O casal vivia bem e viajava muito. Bons restaurantes, roupas “de marca” e os vinhos de 3 dígitos eram mania. O padrão de vida era sensacional, valendo até frequentes postagens da chuva batendo no teto solar do carro para mostrar que choveu em Brasília (kkkkk). Difícil alguém postar a chuva na “janela lateral do quarto de dormir” (Beto Guedes, pronto, comecei).

Mas o pedestal era de areia e tudo ruiu. O padrão de vida era mantido com sucessivos financiamentos para pagar o que já não era possível, até que a bomba estourou e o casamento ruiu. Sim, o que mais separam os casais são as crises financeiras, principalmente quando a família vivia confortavelmente.

E chegou o momento da partilha, quando cada um “fuça” tudo o que pode para “tirar” mais do outro. Contudo, esquecem que as dívidas contraídas pelo casal durante a relação matrimonial também devem ser partilhadas. Afinal, o juramento não foi na “alegria e na tristeza”? Inteligência do art. 1.663, § 3, do CC.

“Art. 1.663 do CC. A administração do patrimônio comum compete a qualquer dos cônjuges.
§ 1 o As dívidas contraídas no exercício da administração obrigam os bens comuns e particulares do cônjuge que os administra, e os do outro na razão do proveito que houver auferido.”

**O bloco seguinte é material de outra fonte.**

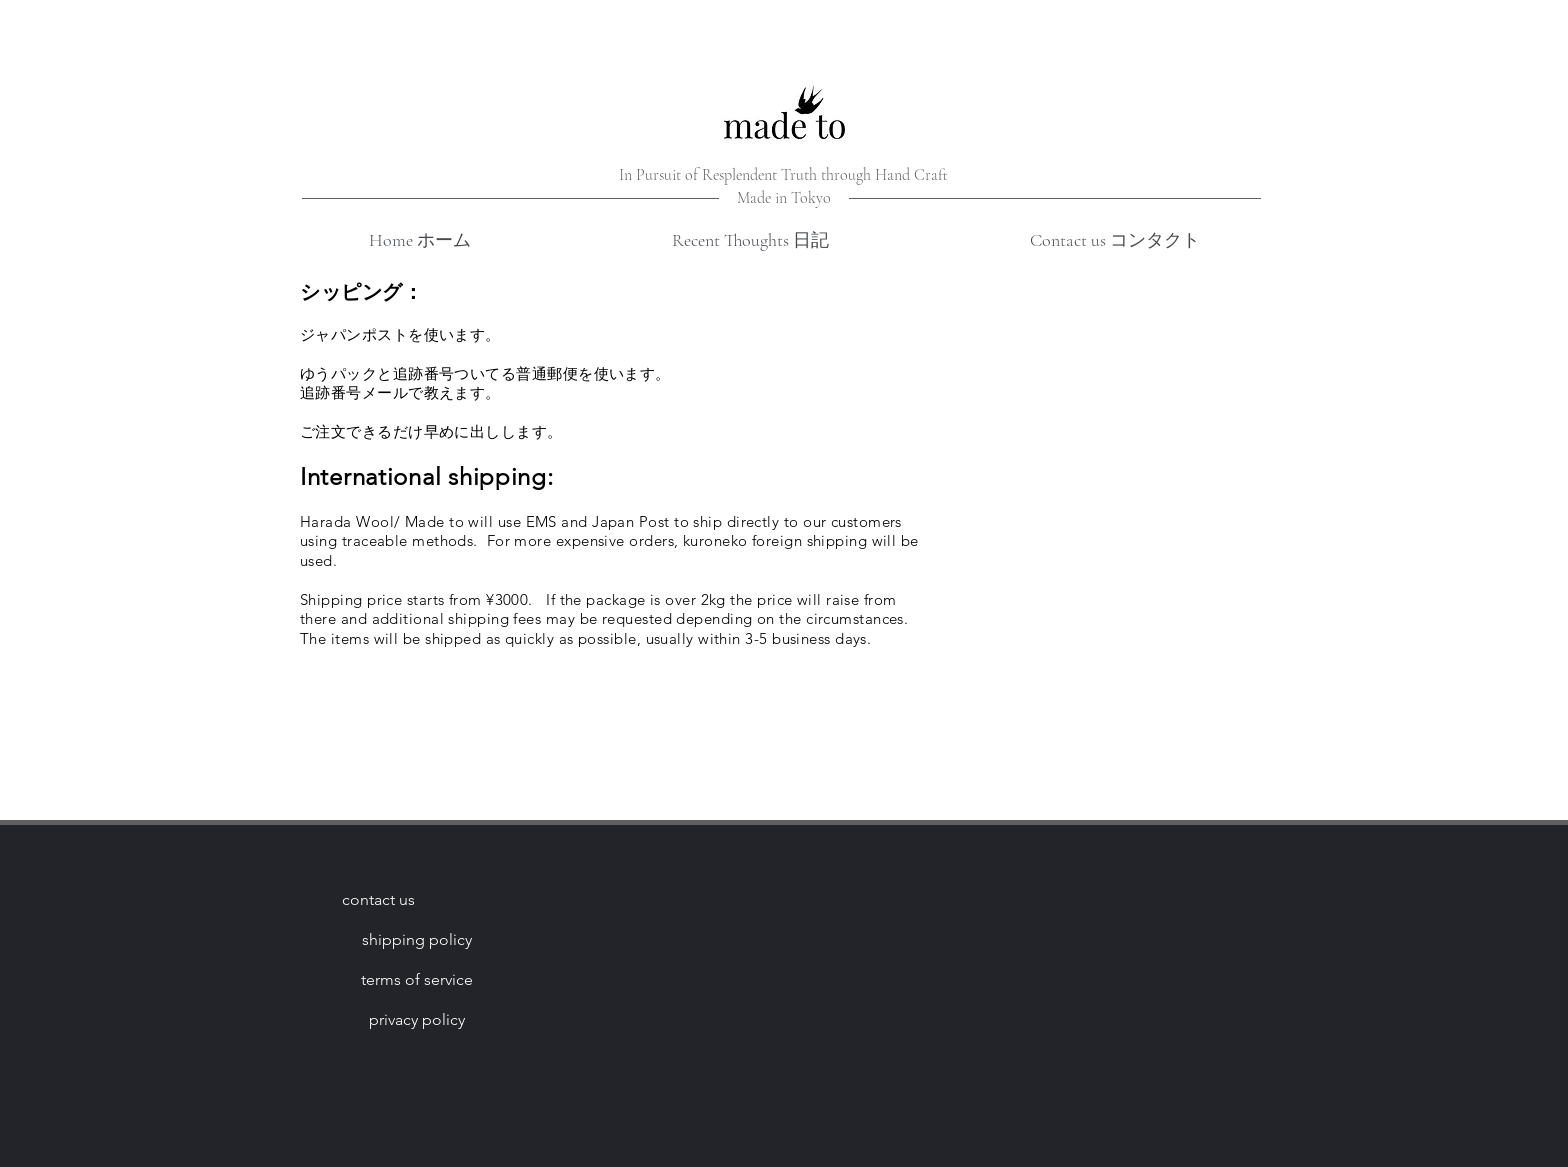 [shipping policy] (417, 940)
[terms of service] (417, 980)
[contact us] (378, 900)
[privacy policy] (417, 1020) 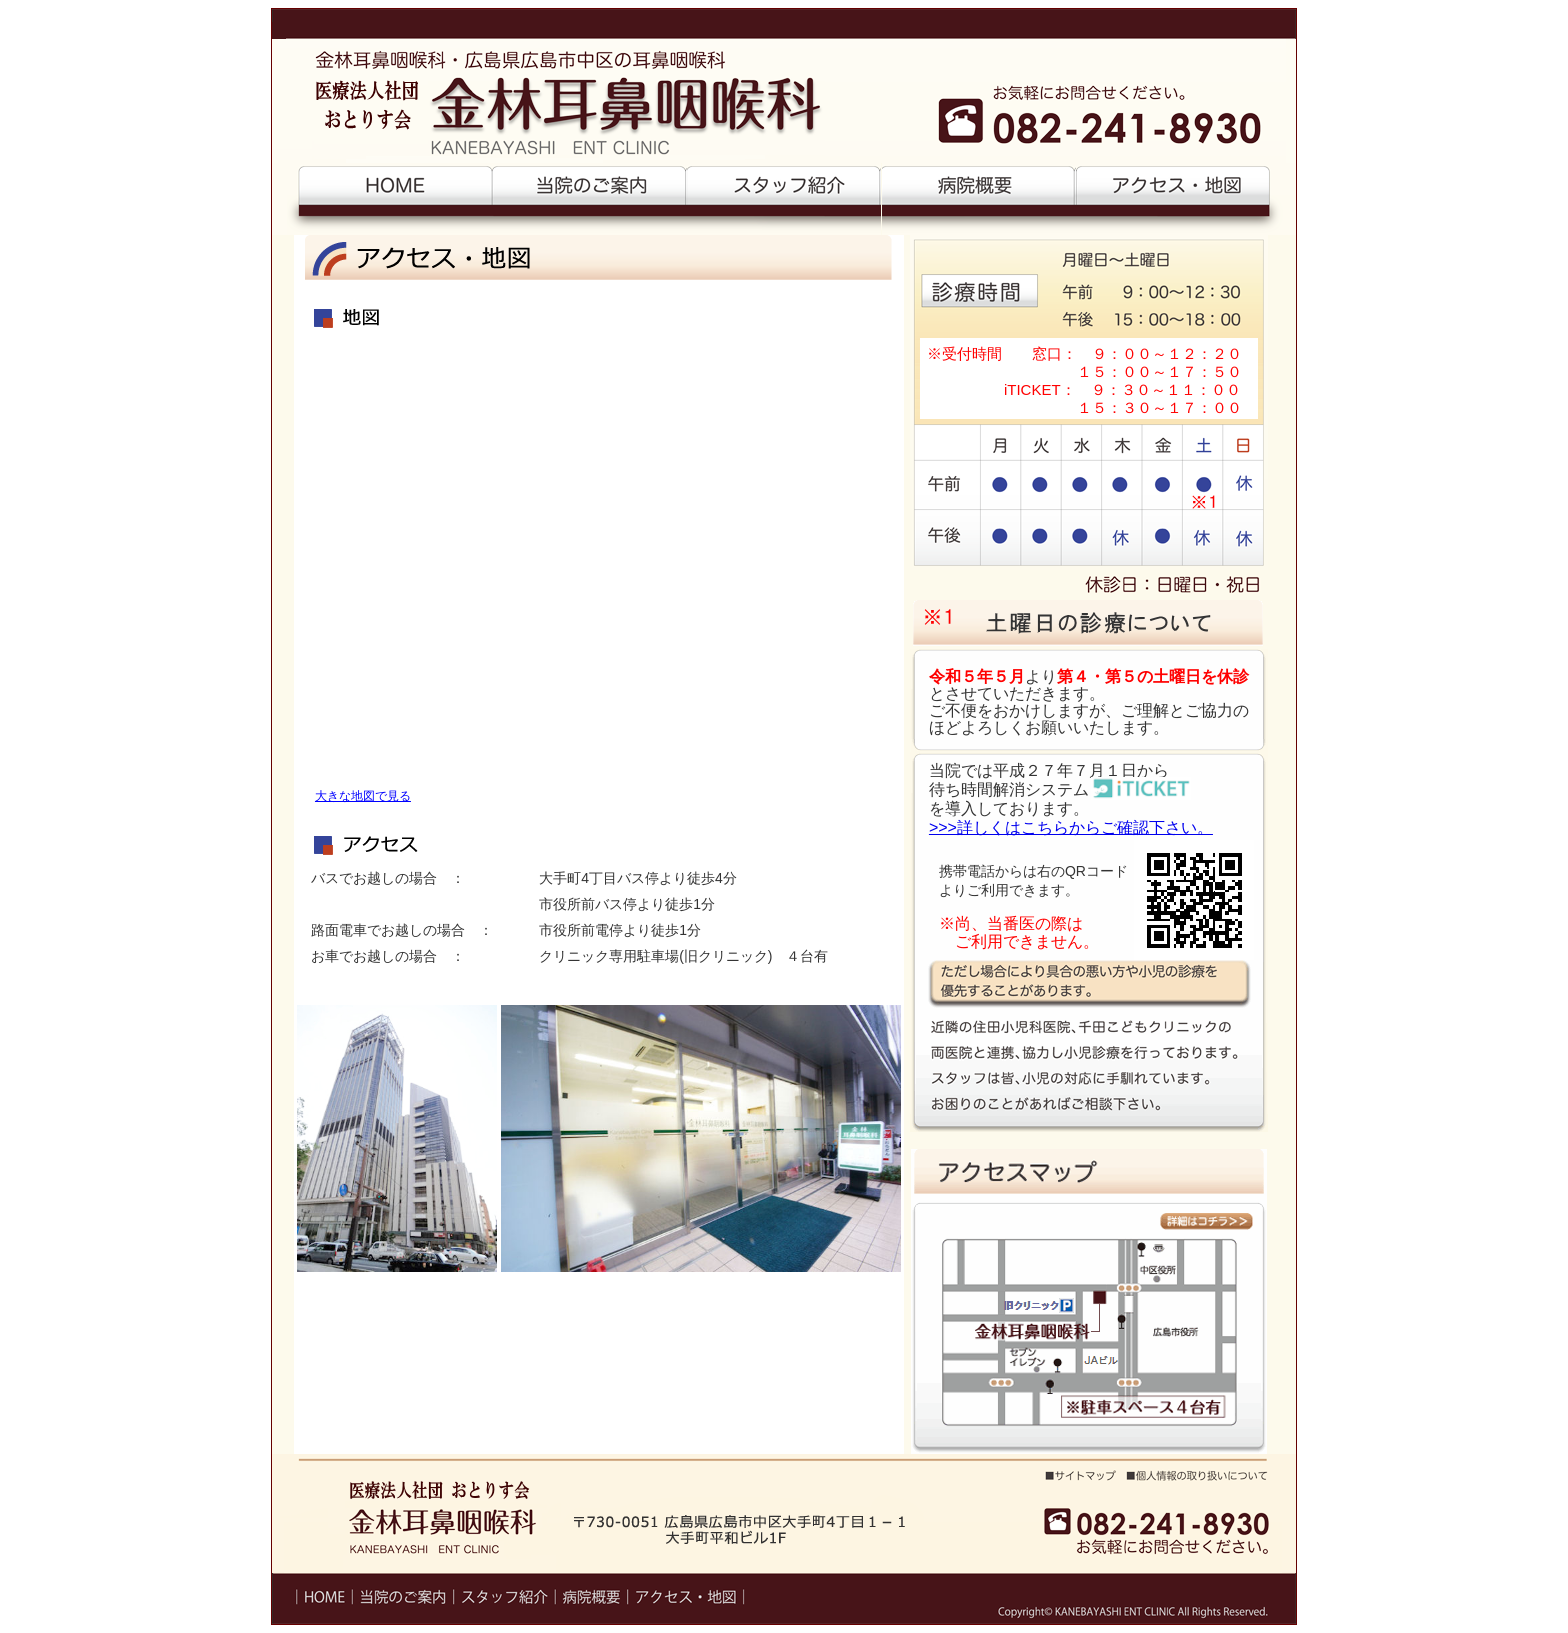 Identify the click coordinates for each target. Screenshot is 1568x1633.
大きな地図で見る (363, 795)
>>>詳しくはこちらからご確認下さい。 (1071, 827)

Portanto, eis a regra no regime de comunhão parcial de bens: se fizeram dívidas em proveito da família, meio a meio. Mas, se foi em proveito próprio, problema de quem fez. Exemplo: se o marido fez o empréstimo para bancar o luxo da sua sogra “gastadora”, o problema é dele. Sobre o tema, veja o recente julgado do TJDFT, “verbis”:

“PROCESSUAL CIVIL E CIVIL. APELAÇÃO CÍVEL. PRELIMINAR. PRINCÍPIO DA DIALETICIDADE. IMPUGNAÇÃO ESPECÍFICA DOS FUNDAMENTOS DA SENTENÇA. REJEIÇÃO. SEPARAÇÃO CONVERTIDA EM DIVÓRCIO LITIGIOSO. PARTILHA DE BENS. COMUNHÃO PARCIAL. DÍVIDAS CONTRAÍDAS DURANTE O MATRIMÔNIO. CESSÃO DE DIREITOS. CEDENTE E CESSIONÁRIOS ESTRANHOS À LIDE. EXCLUSÃO DA PARTILHA. 1. Cuida-se de apelação interposta pelo autor contra a sentença que, na ação de separação convertida em divórcio litigioso c/c partilha de bens, julgou parcialmente procedente o pedido principal para determinar a partilha de dívidas do casal e excluir da partilha os direitos e obrigações sobre bem imóvel. 2. O recurso deve ser interpretado sistematicamente e, consoante o conjunto da postulação do apelante, houve impugnação específica no tocante à divisão das dívidas e à exclusão de direitos sobre um imóvel do patrimônio partilhado, razão pela qual não se observa violação ao princípio da dialeticidade. Tanto é assim, que as contrarrazões da apelada rebatem satisfatoriamente os pedidos recursais, inexistindo prejuízo à defesa. 3. No regime de comunhão parcial, as dívidas contraídas no exercício da administração da sociedade conjugal obrigam ambos os cônjuges, salvo se houver provas de que tais dívidas foram contraídas em proveito exclusivo de algum deles, art. 1.663, § 1º, do CC. 4. Não se pode determinar a partilha de direitos e obrigações sobre bem imóvel, com fundamento em fraude documental do instrumento de cessão de direitos, sem que os interessados, cedente e cessionários, sejam devidamente citados para apresentar defesa. 5. No caso dos autos, o contrato de cessão, cuja falsidade é arguida pelo apelante, foi assinado pelos cedentes em benefício dos cessionários/filhos do recorrente. Consequentemente, agiu com acerto o d. Sentenciante, uma vez que os cedentes e os cessionários dos direitos e das obrigações sobre o imóvel são estranhos à lide, sendo impossível promover a partilha de um patrimônio que não pertence ao casal, em prejuízo de interessados não citados na ação. 6. Recurso do réu conhecido e não provido.” (Acórdão 1.230.839, 2ª Turma Cível, DJE 28.2.2020, Rel. Des. César Loyola).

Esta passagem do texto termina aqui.